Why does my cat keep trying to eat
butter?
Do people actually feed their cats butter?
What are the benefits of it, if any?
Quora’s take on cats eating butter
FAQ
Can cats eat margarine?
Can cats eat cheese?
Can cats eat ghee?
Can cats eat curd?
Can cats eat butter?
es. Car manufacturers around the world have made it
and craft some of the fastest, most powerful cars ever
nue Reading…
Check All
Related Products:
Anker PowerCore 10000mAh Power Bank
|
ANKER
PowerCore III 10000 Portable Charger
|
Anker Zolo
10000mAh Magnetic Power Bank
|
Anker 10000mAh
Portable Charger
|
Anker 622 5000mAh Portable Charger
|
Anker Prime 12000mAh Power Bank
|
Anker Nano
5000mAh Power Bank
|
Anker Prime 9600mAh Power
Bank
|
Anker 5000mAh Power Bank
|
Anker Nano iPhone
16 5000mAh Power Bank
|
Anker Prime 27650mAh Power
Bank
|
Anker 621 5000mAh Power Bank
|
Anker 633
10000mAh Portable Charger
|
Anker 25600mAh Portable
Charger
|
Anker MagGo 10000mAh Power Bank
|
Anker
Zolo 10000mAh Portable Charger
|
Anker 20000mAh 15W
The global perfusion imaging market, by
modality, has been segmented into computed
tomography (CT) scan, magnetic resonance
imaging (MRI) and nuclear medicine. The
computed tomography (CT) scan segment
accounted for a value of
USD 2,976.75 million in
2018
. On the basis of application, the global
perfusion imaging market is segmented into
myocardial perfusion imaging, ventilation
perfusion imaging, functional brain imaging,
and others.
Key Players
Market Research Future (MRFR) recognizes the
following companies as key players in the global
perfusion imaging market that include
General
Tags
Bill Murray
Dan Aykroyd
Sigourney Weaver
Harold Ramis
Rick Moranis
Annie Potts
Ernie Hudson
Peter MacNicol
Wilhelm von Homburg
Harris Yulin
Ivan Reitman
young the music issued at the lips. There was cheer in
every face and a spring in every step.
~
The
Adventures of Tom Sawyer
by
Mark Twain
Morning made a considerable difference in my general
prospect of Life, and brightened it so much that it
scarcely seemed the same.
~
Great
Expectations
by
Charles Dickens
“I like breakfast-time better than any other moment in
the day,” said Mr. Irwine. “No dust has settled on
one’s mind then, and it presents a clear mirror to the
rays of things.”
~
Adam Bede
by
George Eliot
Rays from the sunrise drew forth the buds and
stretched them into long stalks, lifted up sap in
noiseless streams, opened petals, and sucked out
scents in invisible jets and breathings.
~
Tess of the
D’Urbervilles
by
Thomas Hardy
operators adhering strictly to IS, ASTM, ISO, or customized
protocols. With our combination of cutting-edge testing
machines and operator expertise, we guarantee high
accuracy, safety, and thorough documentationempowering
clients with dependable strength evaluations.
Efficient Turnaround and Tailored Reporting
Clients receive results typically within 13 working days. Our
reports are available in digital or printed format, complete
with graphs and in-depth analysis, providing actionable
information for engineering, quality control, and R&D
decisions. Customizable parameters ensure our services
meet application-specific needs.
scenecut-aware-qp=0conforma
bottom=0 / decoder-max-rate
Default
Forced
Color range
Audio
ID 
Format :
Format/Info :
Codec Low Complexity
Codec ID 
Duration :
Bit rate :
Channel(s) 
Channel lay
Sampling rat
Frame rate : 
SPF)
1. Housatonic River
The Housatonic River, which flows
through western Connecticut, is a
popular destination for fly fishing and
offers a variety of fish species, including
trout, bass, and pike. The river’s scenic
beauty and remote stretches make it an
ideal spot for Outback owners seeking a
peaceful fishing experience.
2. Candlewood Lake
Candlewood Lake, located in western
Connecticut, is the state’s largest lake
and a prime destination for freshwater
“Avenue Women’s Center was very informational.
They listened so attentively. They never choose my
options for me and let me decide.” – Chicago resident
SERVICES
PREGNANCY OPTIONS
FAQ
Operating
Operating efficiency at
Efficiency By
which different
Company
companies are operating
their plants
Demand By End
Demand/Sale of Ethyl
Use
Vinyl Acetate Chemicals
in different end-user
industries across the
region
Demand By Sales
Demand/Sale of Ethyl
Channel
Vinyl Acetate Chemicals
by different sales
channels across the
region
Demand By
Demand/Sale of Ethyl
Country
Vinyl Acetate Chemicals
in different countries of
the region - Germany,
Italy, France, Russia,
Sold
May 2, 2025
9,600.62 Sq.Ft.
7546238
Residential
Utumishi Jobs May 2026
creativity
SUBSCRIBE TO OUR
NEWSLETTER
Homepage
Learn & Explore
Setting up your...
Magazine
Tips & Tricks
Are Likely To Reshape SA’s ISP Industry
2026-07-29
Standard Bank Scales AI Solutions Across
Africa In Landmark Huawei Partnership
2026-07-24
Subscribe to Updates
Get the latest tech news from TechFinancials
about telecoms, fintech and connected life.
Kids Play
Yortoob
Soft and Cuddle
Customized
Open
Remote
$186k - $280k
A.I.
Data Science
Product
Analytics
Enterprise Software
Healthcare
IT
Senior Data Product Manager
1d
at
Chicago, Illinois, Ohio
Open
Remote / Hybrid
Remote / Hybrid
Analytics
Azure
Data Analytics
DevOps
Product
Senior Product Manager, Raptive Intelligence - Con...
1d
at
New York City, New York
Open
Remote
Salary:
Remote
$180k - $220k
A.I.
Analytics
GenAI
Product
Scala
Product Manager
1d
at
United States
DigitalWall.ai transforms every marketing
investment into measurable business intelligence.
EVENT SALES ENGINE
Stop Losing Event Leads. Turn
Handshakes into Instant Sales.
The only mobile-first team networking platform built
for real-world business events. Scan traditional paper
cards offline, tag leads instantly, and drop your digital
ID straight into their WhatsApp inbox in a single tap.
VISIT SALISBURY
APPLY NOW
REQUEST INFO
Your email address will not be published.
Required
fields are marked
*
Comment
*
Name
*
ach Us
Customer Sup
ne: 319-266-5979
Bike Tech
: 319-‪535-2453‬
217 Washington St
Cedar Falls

|---|

PROBLEM DESCRIPTION: What's wanted is each line above, transcribed with nothing altered.

FINISHED EXERCISE:
Why does my cat keep trying to eat
butter?
Do people actually feed their cats butter?
What are the benefits of it, if any?
Quora’s take on cats eating butter
FAQ
Can cats eat margarine?
Can cats eat cheese?
Can cats eat ghee?
Can cats eat curd?
Can cats eat butter?
es. Car manufacturers around the world have made it
and craft some of the fastest, most powerful cars ever
nue Reading…
Check All
Related Products:
Anker PowerCore 10000mAh Power Bank
|
ANKER
PowerCore III 10000 Portable Charger
|
Anker Zolo
10000mAh Magnetic Power Bank
|
Anker 10000mAh
Portable Charger
|
Anker 622 5000mAh Portable Charger
|
Anker Prime 12000mAh Power Bank
|
Anker Nano
5000mAh Power Bank
|
Anker Prime 9600mAh Power
Bank
|
Anker 5000mAh Power Bank
|
Anker Nano iPhone
16 5000mAh Power Bank
|
Anker Prime 27650mAh Power
Bank
|
Anker 621 5000mAh Power Bank
|
Anker 633
10000mAh Portable Charger
|
Anker 25600mAh Portable
Charger
|
Anker MagGo 10000mAh Power Bank
|
Anker
Zolo 10000mAh Portable Charger
|
Anker 20000mAh 15W
The global perfusion imaging market, by
modality, has been segmented into computed
tomography (CT) scan, magnetic resonance
imaging (MRI) and nuclear medicine. The
computed tomography (CT) scan segment
accounted for a value of
USD 2,976.75 million in
2018
. On the basis of application, the global
perfusion imaging market is segmented into
myocardial perfusion imaging, ventilation
perfusion imaging, functional brain imaging,
and others.
Key Players
Market Research Future (MRFR) recognizes the
following companies as key players in the global
perfusion imaging market that include
General
Tags
Bill Murray
Dan Aykroyd
Sigourney Weaver
Harold Ramis
Rick Moranis
Annie Potts
Ernie Hudson
Peter MacNicol
Wilhelm von Homburg
Harris Yulin
Ivan Reitman
young the music issued at the lips. There was cheer in
every face and a spring in every step.
~
The
Adventures of Tom Sawyer
by
Mark Twain
Morning made a considerable difference in my general
prospect of Life, and brightened it so much that it
scarcely seemed the same.
~
Great
Expectations
by
Charles Dickens
“I like breakfast-time better than any other moment in
the day,” said Mr. Irwine. “No dust has settled on
one’s mind then, and it presents a clear mirror to the
rays of things.”
~
Adam Bede
by
George Eliot
Rays from the sunrise drew forth the buds and
stretched them into long stalks, lifted up sap in
noiseless streams, opened petals, and sucked out
scents in invisible jets and breathings.
~
Tess of the
D’Urbervilles
by
Thomas Hardy
operators adhering strictly to IS, ASTM, ISO, or customized
protocols. With our combination of cutting-edge testing
machines and operator expertise, we guarantee high
accuracy, safety, and thorough documentationempowering
clients with dependable strength evaluations.
Efficient Turnaround and Tailored Reporting
Clients receive results typically within 13 working days. Our
reports are available in digital or printed format, complete
with graphs and in-depth analysis, providing actionable
information for engineering, quality control, and R&D
decisions. Customizable parameters ensure our services
meet application-specific needs.
scenecut-aware-qp=0conforma
bottom=0 / decoder-max-rate
Default
Forced
Color range
Audio
ID 
Format :
Format/Info :
Codec Low Complexity
Codec ID 
Duration :
Bit rate :
Channel(s) 
Channel lay
Sampling rat
Frame rate : 
SPF)
1. Housatonic River
The Housatonic River, which flows
through western Connecticut, is a
popular destination for fly fishing and
offers a variety of fish species, including
trout, bass, and pike. The river’s scenic
beauty and remote stretches make it an
ideal spot for Outback owners seeking a
peaceful fishing experience.
2. Candlewood Lake
Candlewood Lake, located in western
Connecticut, is the state’s largest lake
and a prime destination for freshwater
“Avenue Women’s Center was very informational.
They listened so attentively. They never choose my
options for me and let me decide.” – Chicago resident
SERVICES
PREGNANCY OPTIONS
FAQ
Operating
Operating efficiency at
Efficiency By
which different
Company
companies are operating
their plants
Demand By End
Demand/Sale of Ethyl
Use
Vinyl Acetate Chemicals
in different end-user
industries across the
region
Demand By Sales
Demand/Sale of Ethyl
Channel
Vinyl Acetate Chemicals
by different sales
channels across the
region
Demand By
Demand/Sale of Ethyl
Country
Vinyl Acetate Chemicals
in different countries of
the region - Germany,
Italy, France, Russia,
Sold
May 2, 2025
9,600.62 Sq.Ft.
7546238
Residential
Utumishi Jobs May 2026
creativity
SUBSCRIBE TO OUR
NEWSLETTER
Homepage
Learn & Explore
Setting up your...
Magazine
Tips & Tricks
Are Likely To Reshape SA’s ISP Industry
2026-07-29
Standard Bank Scales AI Solutions Across
Africa In Landmark Huawei Partnership
2026-07-24
Subscribe to Updates
Get the latest tech news from TechFinancials
about telecoms, fintech and connected life.
Kids Play
Yortoob
Soft and Cuddle
Customized
Open
Remote
$186k - $280k
A.I.
Data Science
Product
Analytics
Enterprise Software
Healthcare
IT
Senior Data Product Manager
1d
at
Chicago, Illinois, Ohio
Open
Remote / Hybrid
Remote / Hybrid
Analytics
Azure
Data Analytics
DevOps
Product
Senior Product Manager, Raptive Intelligence - Con...
1d
at
New York City, New York
Open
Remote
Salary:
Remote
$180k - $220k
A.I.
Analytics
GenAI
Product
Scala
Product Manager
1d
at
United States
DigitalWall.ai transforms every marketing
investment into measurable business intelligence.
EVENT SALES ENGINE
Stop Losing Event Leads. Turn
Handshakes into Instant Sales.
The only mobile-first team networking platform built
for real-world business events. Scan traditional paper
cards offline, tag leads instantly, and drop your digital
ID straight into their WhatsApp inbox in a single tap.
VISIT SALISBURY
APPLY NOW
REQUEST INFO
Your email address will not be published.
Required
fields are marked
*
Comment
*
Name
*
ach Us
Customer Sup
ne: 319-266-5979
Bike Tech
: 319-‪535-2453‬
217 Washington St
Cedar Falls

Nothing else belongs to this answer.